In any case, I should probably tell you why I chose these cookies, since this category of cookie-ness generally does not excite me. Brett and I spent this weekend up in Big Bear with a group of new friends and we were responsible for dinner on Sunday night. We chose roasted vegetable tacos with a huge variety of Mexican-themed elements, and needed something fairly simple and crowd-pleasing to go along with it. Here was my train of thought:
1. Need something easy that people are likely to like (nothing weird)
2. Need something that goes reasonably well with Mexican food
3. Need something that would be easy to make in an unknown kitchen with unknown inventory of equipment/tools (foreshadow alert) and has ingredients I can easily pack and bring with us
4. Need something to go with a large variety of after-dinner drinks, be it tea/coffee/hot chocolate or something more along the lines of hello, you’re going to a cabin in the woods with a bunch of friends, you’re not going to be drinking tea/coffee/hot chocolate after dinner
5. Should pick something from one of our dessert-themed cookbooks to knock another off the list
1+2+3+4+5+6 = big, chewy snickerdoodles. I chose a recipe out of Great Cookies, which my Gram gave to me a few years ago and that has so far served me pretty well. But I amended it a bit, including two techniques from the NYTimes chocolate chip cookie recipe – to chill the dough for 36 hours before baking and to incorporate some cake flour along with normal all-purpose.
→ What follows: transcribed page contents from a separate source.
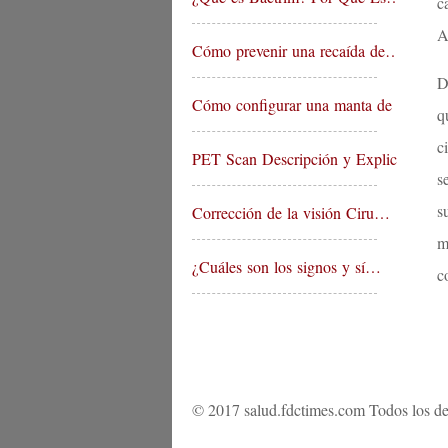
c
A
Cómo prevenir una recaída de…
D
Cómo configurar una manta de …
q
c
PET Scan Descripción y Explic…
s
s
Corrección de la visión Ciru…
m
¿Cuáles son los signos y sí…
c
© 2017 salud.fdctimes.com Todos los de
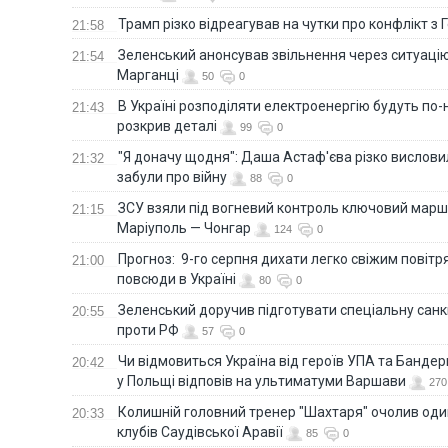
Трамп різко відреагував на чутки про конфлікт з 
21:58
Зеленський анонсував звільнення через ситуацію
21:54
Марганці
50
0
В Україні розподіляти електроенергію будуть по
21:43
розкрив деталі
99
0
"Я доначу щодня": Даша Астаф'єва різко висловила
21:32
забули про війну
88
0
ЗСУ взяли під вогневий контроль ключовий марш
21:15
Маріуполь — Чонгар
124
0
Прогноз: 9-го серпня дихати легко свіжим повіт
21:00
повсюди в Україні
80
0
Зеленський доручив підготувати спеціальну санк
20:55
проти РФ
57
0
Чи відмовиться Україна від героїв УПА та Бандер
20:42
у Польщі відповів на ультиматуми Варшави
270
Колишній головний тренер "Шахтаря" очолив оди
20:33
клубів Саудівської Аравії
85
0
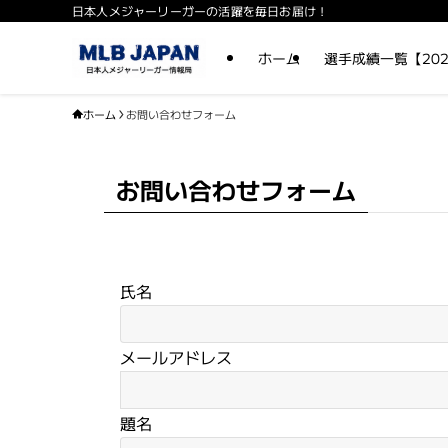
日本人メジャーリーガーの活躍を毎日お届け！
ホーム
選手成績一覧【202
ホーム
お問い合わせフォーム
お問い合わせフォーム
氏名
メールアドレス
題名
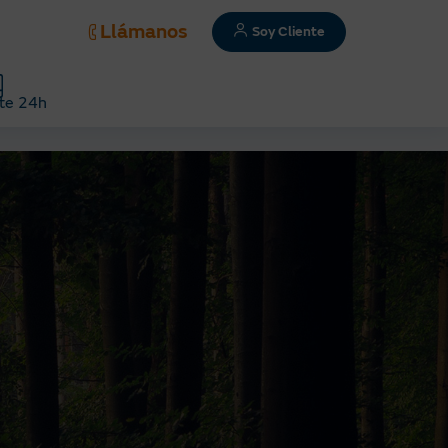
Llámanos
Soy Cliente
te 24h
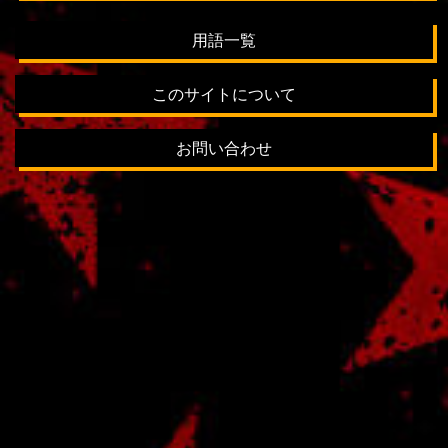
用語一覧
このサイトについて
お問い合わせ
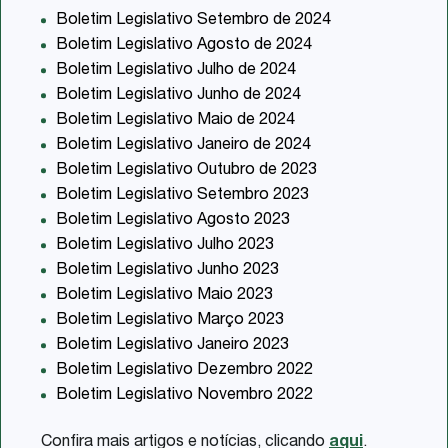
Boletim Legislativo Setembro de 2024
Boletim Legislativo Agosto de 2024
Boletim Legislativo Julho de 2024
Boletim Legislativo Junho de 2024
Boletim Legislativo Maio de 2024
Boletim Legislativo Janeiro de 2024
Boletim Legislativo Outubro de 2023
Boletim Legislativo Setembro 2023
Boletim Legislativo Agosto 2023
Boletim Legislativo Julho 2023
Boletim Legislativo Junho 2023
Boletim Legislativo Maio 2023
Boletim Legislativo Março 2023
Boletim Legislativo Janeiro 2023
Boletim Legislativo Dezembro 2022
Boletim Legislativo Novembro 2022
Confira mais artigos e notícias, clicando
aqui
.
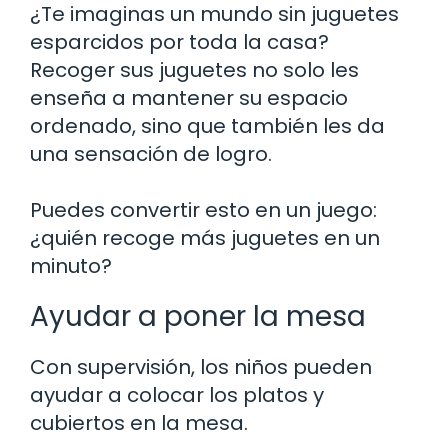
¿Te imaginas un mundo sin juguetes
esparcidos por toda la casa?
Recoger sus juguetes no solo les
enseña a mantener su espacio
ordenado, sino que también les da
una sensación de logro.
Puedes convertir esto en un juego:
¿quién recoge más juguetes en un
minuto?
Ayudar a poner la mesa
Con supervisión, los niños pueden
ayudar a colocar los platos y
cubiertos en la mesa.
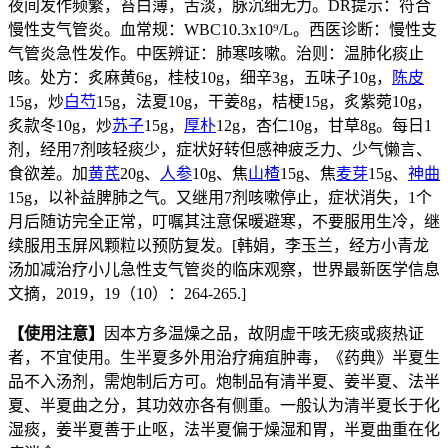
夜间发作频繁，苔白薄，舌淡，脉沉细无力。DR提示：符合
慢性支气管炎。血常规：WBC10.3x10⁹/L。西医诊断：慢性支
气管炎急性发作。中医辨证：肺寒咳嗽。治则：温肺化痰止
咳。处方：炙麻黄6g，桂枝10g，细辛3g，五味子10g，
陈皮
15g，炒
白芍
15g，法夏10g，干姜8g，桔梗15g，炙紫菀10g，
炙款冬10g，炒
苏子
15g，
厚朴
12g，杏仁10g，甘草8g。每日1
剂，经用7剂咳轻痰少，症状好转但感神疲乏力、少气懒言、
食欲差。加
黄芪
20g、
人参
10g、焦
山楂
15g、焦
麦芽
15g、
神曲
15g，以补益脾肺之气。又继用7剂咳嗽停止，症状消失，1个
月后随访完全正常，叮嘱其注意保暖避寒，不要服用生冷，继
续服用玉屏风颗粒以预防复发。[韩娟，李玉兰，经方小青龙
汤加减治疗小儿急性支气管炎的临床观察，世界最新医学信息
文摘，2019，19（10）：264-265.]
【使用注意】
因本方多温燥之品，故阴虚干咳无痰或痰热证
者，不宜使用。生半夏多外用治疗痈疽肿毒，《药典》半夏生
品不入汤剂，需炮制后方可。炮制品有清半夏、姜半夏、法半
夏、半夏曲之分，其功效亦各有侧重。一般认为清半夏长于化
湿痰，姜半夏善于止呕，法半夏偏于燥湿和胃，半夏曲重在化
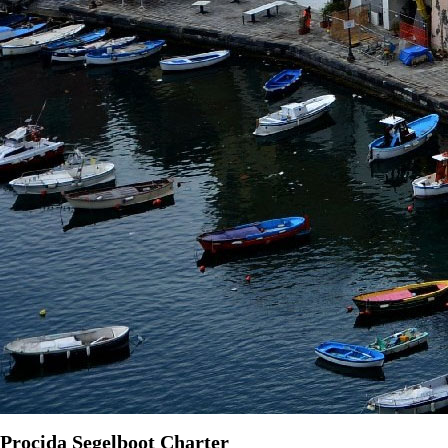
Procida Segelboot Charter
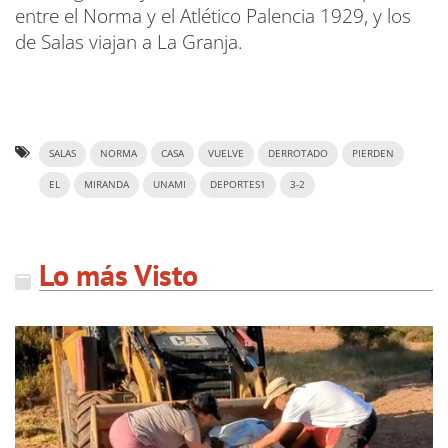
entre el Norma y el Atlético Palencia 1929, y los
de Salas viajan a La Granja.
SALAS
NORMA
CASA
VUELVE
DERROTADO
PIERDEN
EL
MIRANDA
UNAMI
DEPORTES1
3-2
Lo más Visto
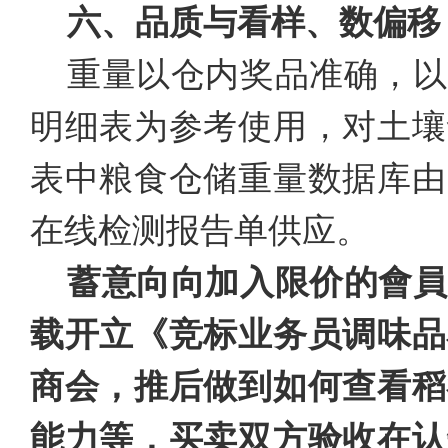
六、品质与看样、数偏移
重量以仓内奖品准确，以
明细表为参考使用，对土壤
表中粮食仓储重量数据库由
在线检测报告单供应。
蓄意向向加入限价的會員
载开立《竞标业务员调味品
商会，推后做到如何查看稻
能力等，买卖双方验收在认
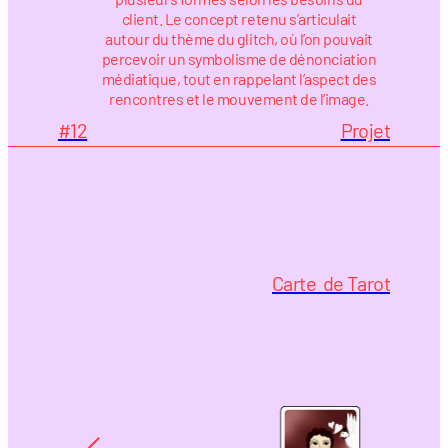
client. Le concept retenu s’articulait
autour du thème du glitch, où l’on pouvait
percevoir un symbolisme de dénonciation
médiatique, tout en rappelant l’aspect des
rencontres et le mouvement de l’image.
#12
Projet
Carte  de Tarot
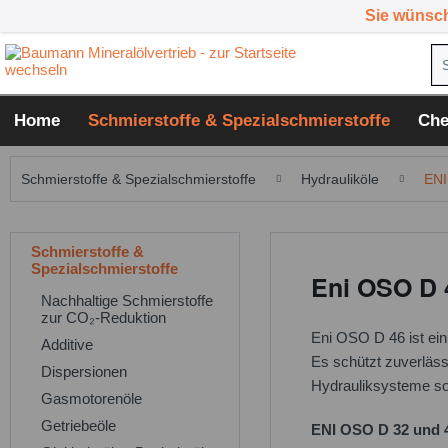
Sie wünsc
Home
Schmierstoffe & Spezialschmierstoffe
Che
Schmierstoffe & Spezialschmierstoffe
Hydrauliköle
ENI
Schmierstoffe &
Spezialschmierstoffe
Eni OSO D 
Nachhaltige Schmierstoffe
zur CO₂-Reduktion
Eni OSO D 46 ist ein
Additive
Es schützt zuverlässi
Dispersionen
Hydrauliksysteme s
Gasmotorenöle
Getriebeöle
ENI OSO D 32 und 4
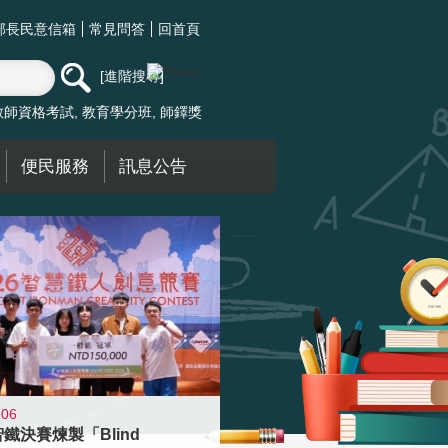
部長民意信箱
常見問答
回首頁
進階搜尋
教師資格考試
教育學分班
師鐸獎
便民服務
訊息公告
-06
智鐵決賽煉製「Blind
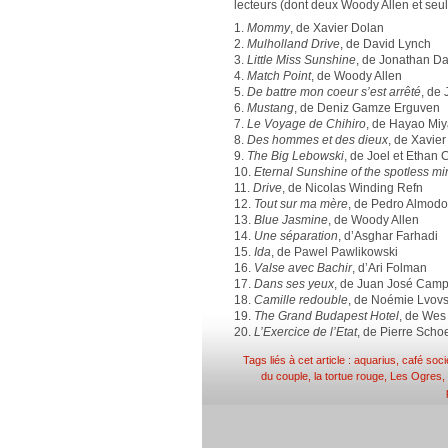
lecteurs (dont deux Woody Allen et seul
1.
Mommy
, de Xavier Dolan
2.
Mulholland Drive
, de David Lynch
3.
Little Miss Sunshine
, de Jonathan Day
4.
Match Point
, de Woody Allen
5.
De battre mon coeur s’est arrêté
, de
6.
Mustang
, de Deniz Gamze Erguven
7.
Le Voyage de Chihiro
, de Hayao Miy
8.
Des hommes et des dieux
, de Xavie
9.
The Big Lebowski
, de Joel et Ethan
10.
Eternal Sunshine of the spotless mi
11.
Drive
, de Nicolas Winding Refn
12.
Tout sur ma mère
, de Pedro Almodo
13.
Blue Jasmine
, de Woody Allen
14.
Une séparation
, d’Asghar Farhadi
15.
Ida
, de Pawel Pawlikowski
16.
Valse avec Bachir
, d’Ari Folman
17.
Dans ses yeux
, de Juan José Camp
18.
Camille redouble
, de Noémie Lvov
19.
The Grand Budapest Hotel
, de Wes
20.
L’Exercice de l’Etat
, de Pierre Schoe
Tags liés à cet article :
aquarius
,
café soci
du couple
,
la tortue rouge
,
Les Ogres
,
HOWEVER: I would suggest that when you want to bake cookies in an unknown kitchen, FOR THE LOVE OF GOD make sure they have an electric mixer or bring your own. Because the last thing you’ll want to do on a Saturday morning (which is when you’d need to make this dough for Sunday night cookies) is cream butter by hand with a plastic spoon. See how, below, the recipe says cream for 6 MINUTES? HA! I laugh at that six measly minutes. Because I creamed this butter for what felt like an infinite expanse of minutes, so long I attended my great-great-grandchild’s 124th birthday party. And then I added the sugar and did it all again.
Admittedly, part of the problem with this is my recently acquired high standard for the creaming process. Prior to a year or so ago, I would mix the butter and sugar together until they were mixed together and then stop (what a concept). But then Martha told me the creaming process should take around 10 minutes or so, until the mixture is extremely lightened in color and very fluffy. This seemed like a ridiculous amount of time to use an electric mixer, so I ignored it. But then someone else told me, and I read it again somewhere, and I finally got the message. And my cookies have been so much better ever since!
So I’m not even sure I really creamed enough here, since I was doing it by hand. But I did it until I thought my arms might fall off, then another 30 seconds or so, then I stopped. And maybe said a four letter word. (I was on vacation, it happens.)
Another thing you probably want to think about: something on which to actually BAKE these cookies. The rental house had one tiny baking sheet, but considering I didn’t want to spend my entire evening taking this sheet in and out of the oven (especially considering the 5 minute sitting time before removing the cookies from the sheet), I had to improve. I used the back of a roasting pan and a cake pan (the back so that I wouldn’t have trouble getting the cookies off the pan afterward), which worked reasonably well.
As noted in the recipe below, I spent a few batches experimenting with baking times. One batch was so soft a few drooped through the wire rack, but believe me – they were ridiculously delicious in the way that nothing other than an underbaked cookie can be. Others crisped up entirely in the next few days, but some stayed soft. They were delicious either way, and I can see the crispier ones being fantastic dipped into some coffee or hot chocolate. The cookies will be pretty soft coming off the baking sheet no matter what, so you’ll really have to figure out for yourself how you want them.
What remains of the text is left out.